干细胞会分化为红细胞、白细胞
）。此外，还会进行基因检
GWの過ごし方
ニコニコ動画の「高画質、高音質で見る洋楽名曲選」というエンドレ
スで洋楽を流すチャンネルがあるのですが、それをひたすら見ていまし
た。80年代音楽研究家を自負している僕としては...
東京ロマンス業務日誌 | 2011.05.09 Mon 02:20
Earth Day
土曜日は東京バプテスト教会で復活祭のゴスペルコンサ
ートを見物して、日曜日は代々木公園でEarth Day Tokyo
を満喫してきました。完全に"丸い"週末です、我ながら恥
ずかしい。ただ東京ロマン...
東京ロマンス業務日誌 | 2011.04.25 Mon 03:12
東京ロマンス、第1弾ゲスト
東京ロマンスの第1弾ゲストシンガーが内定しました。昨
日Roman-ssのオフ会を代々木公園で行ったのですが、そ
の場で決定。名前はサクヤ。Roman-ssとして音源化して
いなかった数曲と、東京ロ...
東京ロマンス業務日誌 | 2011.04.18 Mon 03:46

────────────────

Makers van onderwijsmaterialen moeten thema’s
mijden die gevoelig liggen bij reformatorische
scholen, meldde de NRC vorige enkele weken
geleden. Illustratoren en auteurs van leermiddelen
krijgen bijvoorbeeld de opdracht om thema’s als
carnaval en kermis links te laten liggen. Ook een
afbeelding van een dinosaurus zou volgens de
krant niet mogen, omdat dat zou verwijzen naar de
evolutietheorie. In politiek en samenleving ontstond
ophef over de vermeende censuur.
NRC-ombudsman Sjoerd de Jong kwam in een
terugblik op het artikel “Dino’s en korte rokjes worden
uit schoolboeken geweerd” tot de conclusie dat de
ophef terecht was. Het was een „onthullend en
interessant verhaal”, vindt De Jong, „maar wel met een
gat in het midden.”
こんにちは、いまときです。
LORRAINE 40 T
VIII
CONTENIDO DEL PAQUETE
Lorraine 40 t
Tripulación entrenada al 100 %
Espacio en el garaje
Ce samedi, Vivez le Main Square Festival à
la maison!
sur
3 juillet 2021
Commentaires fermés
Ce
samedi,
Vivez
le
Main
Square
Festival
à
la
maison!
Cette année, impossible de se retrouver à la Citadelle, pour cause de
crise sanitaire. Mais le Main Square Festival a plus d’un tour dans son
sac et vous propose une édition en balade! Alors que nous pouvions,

────────────────

-- EXERCISE --
Find the word "Jong" in the records, and report each line that has it.

-- RESULT FOR THIS TASK --
NRC-ombudsman Sjoerd de Jong kwam in een
interessant verhaal”, vindt De Jong, „maar wel met een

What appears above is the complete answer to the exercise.